The United States Supreme Court has now repeatedly told the federal government that it regulates far too broadly under the Clean Water Act’s wetlands permitting rules. The Constitution’s Commerce Clause only allows federal permitting of projects and activities that impact waters that either have a surface water connection or some other significant nexus with navigable waters.

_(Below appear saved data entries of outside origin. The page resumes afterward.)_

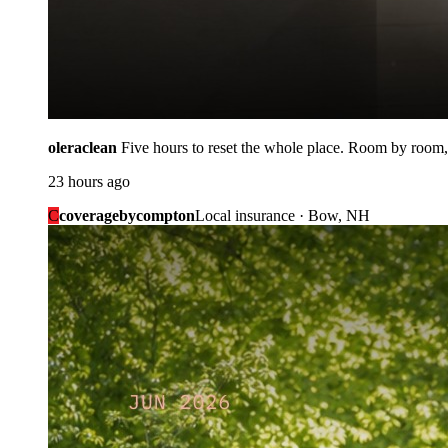
oleraclean
Five hours to reset the whole place. Room by room,
23 hours ago
C
coveragebycompton
Local insurance · Bow, NH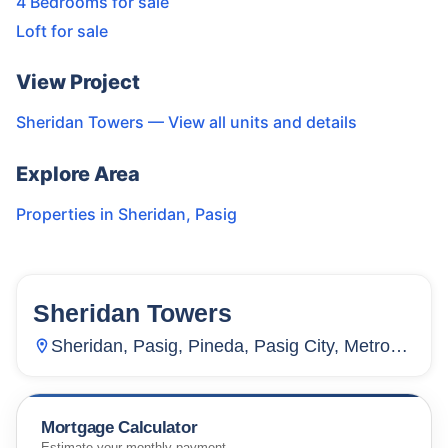
4 Bedrooms for sale
Loft for sale
View Project
Sheridan Towers
— View all units and details
Explore Area
Properties in
Sheridan
,
Pasig
Sheridan Towers
1
Unit
0
Sheridan, Pasig, Pineda, Pasig City, Metro
Manila, 1600, Philippines
Mortgage Calculator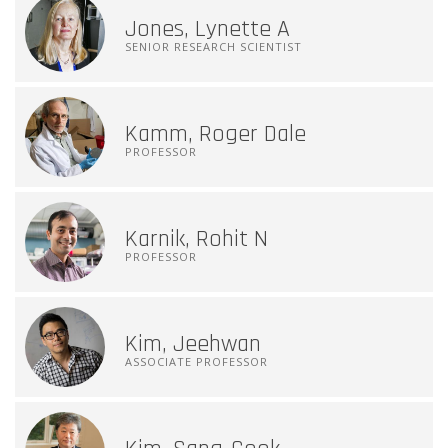
Jones, Lynette A
SENIOR RESEARCH SCIENTIST
Kamm, Roger Dale
PROFESSOR
Karnik, Rohit N
PROFESSOR
Kim, Jeehwan
ASSOCIATE PROFESSOR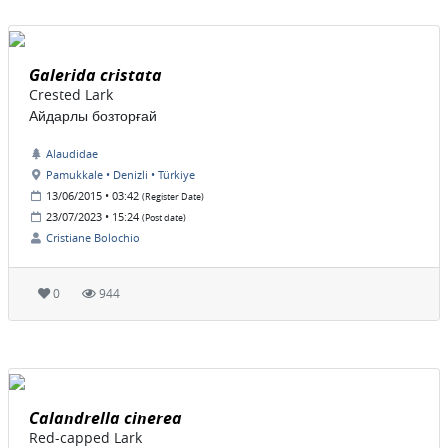
Galerida cristata
Crested Lark
Айдарлы бозторғай
Alaudidae
Pamukkale • Denizli • Türkiye
13/06/2015 • 03:42
(Register Date)
23/07/2023 • 15:24
(Post date)
Cristiane Bolochio
0
944
Calandrella cinerea
Red-capped Lark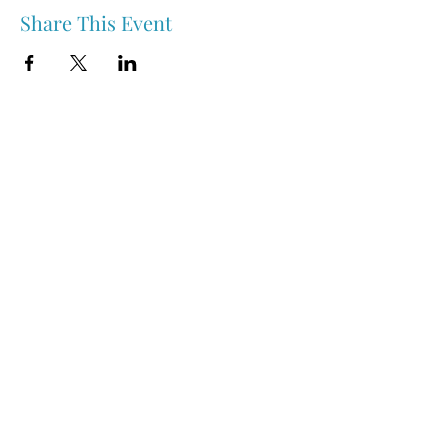
Share This Event
Nipawin & Area Early Years Family Resource Centre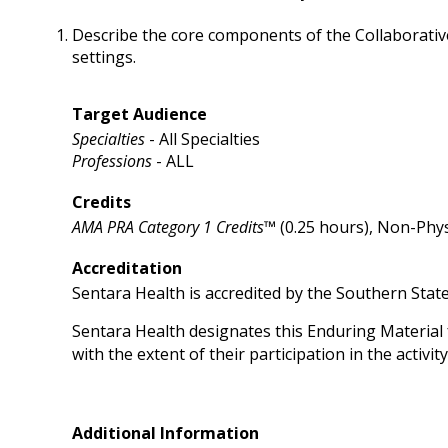
Describe the core components of the Collaborativ
settings.
Target Audience
Specialties
- All Specialties
Professions
- ALL
Credits
AMA PRA Category 1 Credits™
(0.25 hours), Non-Phys
Accreditation
Sentara Health is accredited by the Southern Stat
Sentara Health designates this Enduring Material
with the extent of their participation in the activity
Additional Information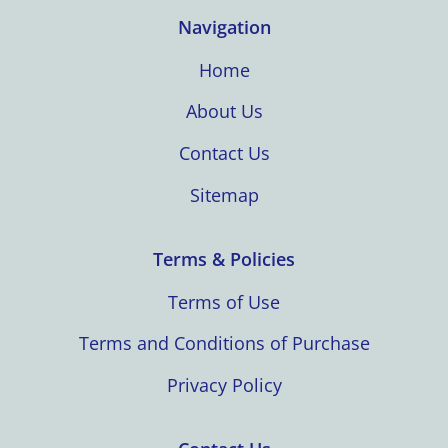
Navigation
Home
About Us
Contact Us
Sitemap
Terms & Policies
Terms of Use
Terms and Conditions of Purchase
Privacy Policy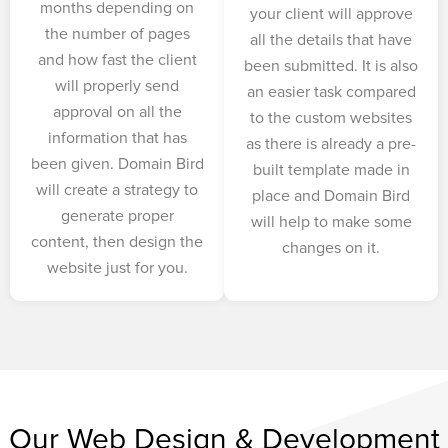
months depending on
your client will approve
the number of pages
all the details that have
and how fast the client
been submitted. It is also
will properly send
an easier task compared
approval on all the
to the custom websites
information that has
as there is already a pre-
been given. Domain Bird
built template made in
will create a strategy to
place and Domain Bird
generate proper
will help to make some
content, then design the
changes on it.
website just for you.
Our Web Design & Development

Both EPA’s new connectivity report and new rulemaking directly repudiate the constitutional limits of federal authority over remote, isolated, and loosely connected water bodies. The connectivity report offers the view that every single ‘connection’ between two water bodies, no matter how tenuous, is significant. Not surprisingly, the proposed rulemaking extends permitting requirement to every tributary, not matter how insignificant or distant from actual rivers, and regardless of how infrequently there is even any water in the tributary. For good measure, the proposed rule appears to require federal permission to maintain irrigation ditches or to plant flowers in your own backyard drainage swale.